FDA Approves First-in-Class HIV-1 Treatment

Lenacapavir, now with the brand name Sunlenca, is a twice a year therapy for adult patients with multi-drug resistant HIV. It has a list price of $42,250 for the first year.

The FDA cleared Gilead Sciences’ Sunlenca (lenacapavir), in combination with other antiretrovirals, to treat HIV-1 infection in heavily treated adults with multi-drug resistant (MDR) HIV-1 infection. The twice-yearly treatment is for patients whose HIV is not adequately controlled by their current treatment regimen, Gilead said in a news release. Sunlenca has a multi-stage mechanism of action distinguishable from other currently approved classes of antiviral agents and no known cross resistance exhibited in vitro to other existing drug classes.

The anticipated wholesale acquisition cost (WAC) for Sunlenca injection and tablets is $42,250 per year during the initial year of therapy, and then $39,000 annually for maintenance years, a Gilead spokesperson told Formulary Watch. “It is important to note that the actual costs to patients can vary, based on insurance coverage, copay support or financial assistance from Gilead and external support programs,” the spokesperson said.

Gilead expects U.S. commercial supply to be available in January 2023.
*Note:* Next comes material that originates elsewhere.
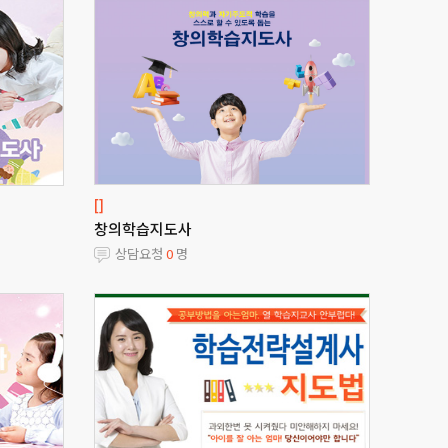
[]
창의학습지도사
상담요청
0
명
“Today’s approval ushers in a new class of antiretroviral drugs that may help patients with HIV who have run out of treatment options,” said Debra Birnkrant, M.D., director of the Division of Antivirals in the FDA’s Center for Drug Evaluation and Research, in a news release. “The availability of new classes of antiretroviral medications may possibly help these patients live longer, healthier lives.”
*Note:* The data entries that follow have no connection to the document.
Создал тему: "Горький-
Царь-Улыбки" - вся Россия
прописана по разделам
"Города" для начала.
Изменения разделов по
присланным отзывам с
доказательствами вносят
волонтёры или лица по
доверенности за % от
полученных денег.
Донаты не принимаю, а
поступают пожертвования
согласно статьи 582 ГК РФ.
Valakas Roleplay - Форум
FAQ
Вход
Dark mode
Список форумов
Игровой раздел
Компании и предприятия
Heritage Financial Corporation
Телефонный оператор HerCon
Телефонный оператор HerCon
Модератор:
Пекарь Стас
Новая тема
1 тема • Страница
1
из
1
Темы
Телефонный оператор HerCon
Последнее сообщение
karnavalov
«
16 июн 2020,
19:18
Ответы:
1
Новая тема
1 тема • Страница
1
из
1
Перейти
Sunlenca is the first of a new class of drugs called capsid inhibitors. Sunlenca works by blocking the HIV-1 virus’ protein shell (the capsid), thereby interfering with multiple essential steps of the viral lifecycle, FDA said.
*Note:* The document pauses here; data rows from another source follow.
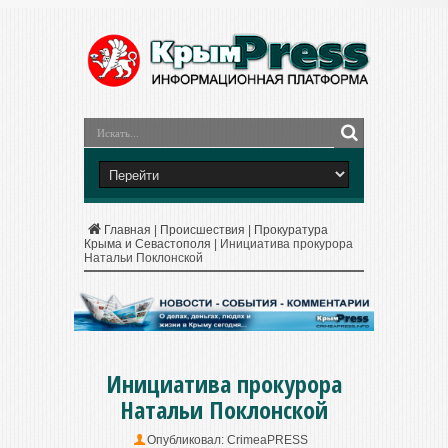
Главная
|
Происшествия
|
Прокуратура
Крыма и Севастополя
|
Инициатива прокурора
Натальи Поклонской
Инициатива прокурора
Натальи Поклонской
Опубликовал:
CrimeaPRESS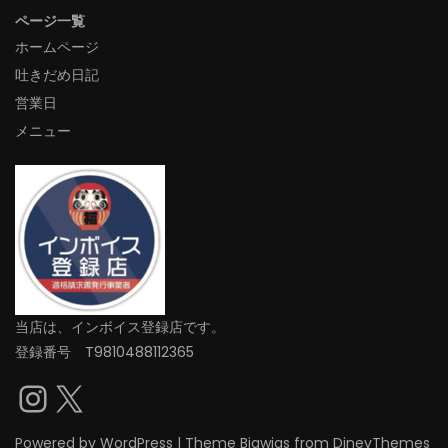
ページ一覧
ホームページ
吐きだめ日記
営業日
メニュー
当店は、インボイス登録店です。
登録番号 T9810488112365
Instagram
X
Powered by
WordPress
|
Theme
Bigwigs
from DinevThemes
“The availability of new classes of antiretroviral drugs is critical for heavily treatment-experienced people with multi-drug resistant HIV,” Sorana Segal-Maurer, M.D., said in a press release. “Following today’s decision from the FDA, lenacapavir helps to fill a critical unmet need for people with complex prior treatment histories and offers physicians a long-awaited twice-yearly option for these patients who otherwise have limited therapy choices.” Segal-Maurer is director of the Dr. James J. Rahal Jr. Division of Infectious Diseases at NewYork-Presbyterian Queens, Professor of Clinical Medicine at Weill Cornell Medicine and the site principal investigator for the CAPELLA trial.

Patients who are heavily treated account for an estimated 2% of adults living with HIV who are on treatment globally, according to Gilead. “This type of complexity further increases the chance of treatment failure, underscoring the need for new treatment options that are active against resistant variants of the virus with a novel mechanism of action,” the pharma maker said.

The FDA approval for Sunlenca is supported by data from the phase 2/3 CAPELLA trial, which evaluated lenacapavir in combination with an optimized background regimen in people with multi-drug resistant HIV-1 who are heavily treatment experienced. Trial participants had undergone previous treatment with a median of nine antiretroviral medications. In this patient population with, 83% of participants randomly allocated to receive lenacapavir in addition to an optimized background regimen achieved an undetectable viral load at Week 52. In addition, patients achieved a mean increase in CD4 count of 82 cells/µL.

These data were presented at the 29th Conference on Retroviruses and Opportunistic Infections (virtual CROI 2022).